We thank you for the opportunity to reply to the letter entitled “Comments on Glucose ameliorates the metabolic profile and mitochondrial function of platelet concentrates during storage in autologous plasma”¹ in which Dr. Badlou (the Author of the letter) critically commented the results reported in our study on the beneficial effect of glucose addition to improve storage of platelet concentrates².

The first and last criticisms raised by Dr. Badlou refer to the possibility of bacterial growth caused by glucose addition. We clearly stated in our report that at the end of the storage period each bag of platelet concentrate was checked for sterility by plating an aliquot of the concentrate in Columbia CAN/Mac Conkey/MSA2/Sabouraud growth media (Microbiol s.n.c., Cagliari, Italy) and no type of contamination was found in any of the platelet concentrate analysed².

The second criticism raised by Dr. Badlou concerns the possibility of an inflammatory state caused by a circulating glucose higher than 25 mM. In this regard, we would like to point out that Dr. Badlou did not consider at all what might be the approximate concentration of circulating glucose after an infusion of a bag supplemented with the highest glucose dosage tested in our study. Briefly, the amount of glucose in the control platelet concentrates was about 29 mM to which a maximal concentration of 55 mM was added, giving a final glucose content in the platelet concentrates of 84 mM. In our clinical protocols of platelet concentrate transfusions, the maximal volume of concentrate infused into a patient is 200 mL. This means that, hypothesising the use of platelet concentrates enriched with glucose at the highest concentration, the patient would receive 84 mM/200 mL ≈ 17 mmol of glucose. Assuming a plasma volume of about 3 L, the glucose concentration due to an enriched platelet concentrate would be 5.6 mM/L plasma. In the case of a normal value of circulating glucose (about 5 mM/L plasma), a transient increase to a final value of 10–11 mM/L plasma is expected when using platelet concentrates enriched with the highest glucose dosage tested in our study. This value (10–11 mM/L plasma) is well below the threshold of 25 mM glucose cited by Dr. Badlou and, therefore, no risks of inflammation would occur when transfusing glucose-enriched platelet concentrates.

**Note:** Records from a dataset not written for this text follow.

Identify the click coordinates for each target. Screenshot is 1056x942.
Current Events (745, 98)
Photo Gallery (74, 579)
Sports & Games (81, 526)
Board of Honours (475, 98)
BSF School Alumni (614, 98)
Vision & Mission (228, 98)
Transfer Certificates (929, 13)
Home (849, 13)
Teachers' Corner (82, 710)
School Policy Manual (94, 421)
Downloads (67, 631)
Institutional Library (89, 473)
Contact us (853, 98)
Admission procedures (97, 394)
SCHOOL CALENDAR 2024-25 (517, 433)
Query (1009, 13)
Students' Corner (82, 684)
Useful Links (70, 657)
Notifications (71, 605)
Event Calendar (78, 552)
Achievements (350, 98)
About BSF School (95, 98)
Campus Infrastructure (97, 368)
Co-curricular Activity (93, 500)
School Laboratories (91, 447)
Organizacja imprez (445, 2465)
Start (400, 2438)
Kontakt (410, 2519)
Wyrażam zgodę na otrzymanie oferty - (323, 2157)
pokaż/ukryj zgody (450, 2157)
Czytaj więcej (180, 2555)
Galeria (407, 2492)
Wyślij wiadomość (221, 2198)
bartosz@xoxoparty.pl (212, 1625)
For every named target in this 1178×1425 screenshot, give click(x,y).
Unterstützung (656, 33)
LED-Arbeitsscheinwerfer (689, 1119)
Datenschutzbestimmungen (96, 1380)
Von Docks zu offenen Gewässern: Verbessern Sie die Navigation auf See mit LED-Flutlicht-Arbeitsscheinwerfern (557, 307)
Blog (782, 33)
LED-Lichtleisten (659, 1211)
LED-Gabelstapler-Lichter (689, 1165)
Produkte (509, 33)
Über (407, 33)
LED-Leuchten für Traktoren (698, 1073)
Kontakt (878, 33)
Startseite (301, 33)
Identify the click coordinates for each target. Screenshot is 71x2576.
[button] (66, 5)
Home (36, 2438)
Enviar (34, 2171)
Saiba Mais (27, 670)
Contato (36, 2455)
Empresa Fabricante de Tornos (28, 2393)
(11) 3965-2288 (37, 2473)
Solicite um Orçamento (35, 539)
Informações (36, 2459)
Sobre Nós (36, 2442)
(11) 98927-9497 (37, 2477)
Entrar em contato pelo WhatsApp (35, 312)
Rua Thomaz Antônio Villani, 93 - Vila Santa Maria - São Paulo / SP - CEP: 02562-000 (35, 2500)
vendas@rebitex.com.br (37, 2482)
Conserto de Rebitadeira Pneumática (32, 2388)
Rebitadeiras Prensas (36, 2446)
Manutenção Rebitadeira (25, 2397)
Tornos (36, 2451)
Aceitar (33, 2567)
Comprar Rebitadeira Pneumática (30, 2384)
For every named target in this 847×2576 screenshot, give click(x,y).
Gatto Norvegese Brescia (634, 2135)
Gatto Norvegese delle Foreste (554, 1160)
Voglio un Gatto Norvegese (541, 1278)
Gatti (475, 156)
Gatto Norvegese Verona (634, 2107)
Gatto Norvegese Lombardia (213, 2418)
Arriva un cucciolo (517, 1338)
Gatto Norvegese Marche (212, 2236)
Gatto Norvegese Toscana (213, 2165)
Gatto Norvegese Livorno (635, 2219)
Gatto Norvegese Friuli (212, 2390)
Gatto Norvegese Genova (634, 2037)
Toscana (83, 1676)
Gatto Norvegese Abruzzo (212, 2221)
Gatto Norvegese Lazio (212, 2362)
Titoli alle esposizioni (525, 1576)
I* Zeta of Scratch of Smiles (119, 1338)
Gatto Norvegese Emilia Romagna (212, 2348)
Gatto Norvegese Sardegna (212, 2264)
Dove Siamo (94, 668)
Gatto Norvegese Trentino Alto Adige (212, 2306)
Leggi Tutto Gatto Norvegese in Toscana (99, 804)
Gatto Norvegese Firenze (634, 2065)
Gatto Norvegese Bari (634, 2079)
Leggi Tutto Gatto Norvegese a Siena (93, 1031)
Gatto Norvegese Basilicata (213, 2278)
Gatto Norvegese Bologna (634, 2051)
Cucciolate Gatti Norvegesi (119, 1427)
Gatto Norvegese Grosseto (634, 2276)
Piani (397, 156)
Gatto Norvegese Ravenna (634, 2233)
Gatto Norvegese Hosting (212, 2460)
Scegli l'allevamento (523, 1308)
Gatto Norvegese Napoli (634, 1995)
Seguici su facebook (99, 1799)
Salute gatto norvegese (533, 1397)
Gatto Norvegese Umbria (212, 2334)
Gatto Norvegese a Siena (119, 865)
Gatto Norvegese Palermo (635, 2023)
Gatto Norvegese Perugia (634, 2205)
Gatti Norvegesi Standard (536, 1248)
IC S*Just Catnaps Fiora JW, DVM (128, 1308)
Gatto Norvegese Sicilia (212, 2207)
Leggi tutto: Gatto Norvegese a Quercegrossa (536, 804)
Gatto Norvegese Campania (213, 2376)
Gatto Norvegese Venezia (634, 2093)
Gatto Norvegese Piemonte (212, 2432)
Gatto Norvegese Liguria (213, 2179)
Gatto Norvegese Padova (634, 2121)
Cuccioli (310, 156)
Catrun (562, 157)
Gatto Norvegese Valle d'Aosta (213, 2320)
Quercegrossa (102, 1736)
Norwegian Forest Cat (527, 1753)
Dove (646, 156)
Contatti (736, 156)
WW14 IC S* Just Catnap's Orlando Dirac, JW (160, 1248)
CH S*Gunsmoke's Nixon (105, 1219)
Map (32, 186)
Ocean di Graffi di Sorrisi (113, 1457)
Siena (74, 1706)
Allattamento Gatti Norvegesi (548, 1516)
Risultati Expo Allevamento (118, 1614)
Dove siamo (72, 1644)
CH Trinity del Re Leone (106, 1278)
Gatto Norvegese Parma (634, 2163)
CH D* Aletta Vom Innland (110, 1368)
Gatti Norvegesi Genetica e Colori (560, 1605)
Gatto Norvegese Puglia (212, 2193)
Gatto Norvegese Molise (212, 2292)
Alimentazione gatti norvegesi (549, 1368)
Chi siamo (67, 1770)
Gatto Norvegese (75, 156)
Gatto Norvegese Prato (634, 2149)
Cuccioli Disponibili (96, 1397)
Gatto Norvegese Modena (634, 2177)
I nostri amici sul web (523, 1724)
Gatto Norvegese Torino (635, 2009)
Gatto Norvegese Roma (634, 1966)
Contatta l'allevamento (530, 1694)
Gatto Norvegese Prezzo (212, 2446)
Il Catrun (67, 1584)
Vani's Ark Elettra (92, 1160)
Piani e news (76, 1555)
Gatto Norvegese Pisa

In his third observation, Dr. Badlou affirms that “Due to amyloids and cross beta-sheets forming of various functional receptor proteins of platelets, which were not measured in almost any of the published studies, including that by Amorini et al., platelets become hyperactive, and their functions change dramatically and unpredictably”. That is, Dr. Badlou criticised our results not because of a wrong incubation protocol, sample preparation, or analytical method used, but merely because we did not consider the parameters he considered in his study³. We could easily argue that since Dr. Badlou did not consider any parameter related to platelet energy metabolism (no measurement of any of the biochemically relevant phosphorylated compounds such as ATP, GTP, ADP, AMP, etc.) in his studies^1,3 the platelet concentrates stored under the conditions suggested by Dr. Badlou would survive for a very short time upon transfusion because of profound energy imbalance during storage caused by decreased substrate availability. Although we did not measure functional receptor proteins, we certainly demonstrated that platelet concentrates stored with increasing glucose have a much better profile of metabolites representative of energy metabolism, including ATP, and this was accompanied by a much lower release of lactate dehydrogenase in the suspending medium, i.e. a higher number of viable platelets was present in platelet concentrates stored with glucose addition.

In conclusion, our study approached the problem of platelet storage using the same “philosophy” used in other cases of storage (red blood cells, organs) in which substrates are added in relevant amounts to ensure cellular energy metabolism⁴. In addition, in evaluating effectiveness of the various additive concentrations, we looked at parameters related to energy metabolism (high energy phosphates, mitochondrial membrane potential, etc.) since it is not possible to hypothesise prolonged survival of platelets on re-transfusion if their energy metabolism is impaired (i.e., higher ATP = longer time of survival upon re-transfusion).

Last but not least, we believe that the validity of a study can be confuted only by repeating the study in identical conditions and obtaining opposite results, or when citing abundant data in literature reporting opposite results not considered by the study. This was not the case of the letter of Dr. Badlou which is, on the contrary, based on personal opinions, most of which are probably caused by a rather hasty reading of our paper, overlooking the fact that we had no cases of bacterial contamination and not calculating the increase in glycaemia upon transfusion of platelet concentrates enriched with 55 mM glucose.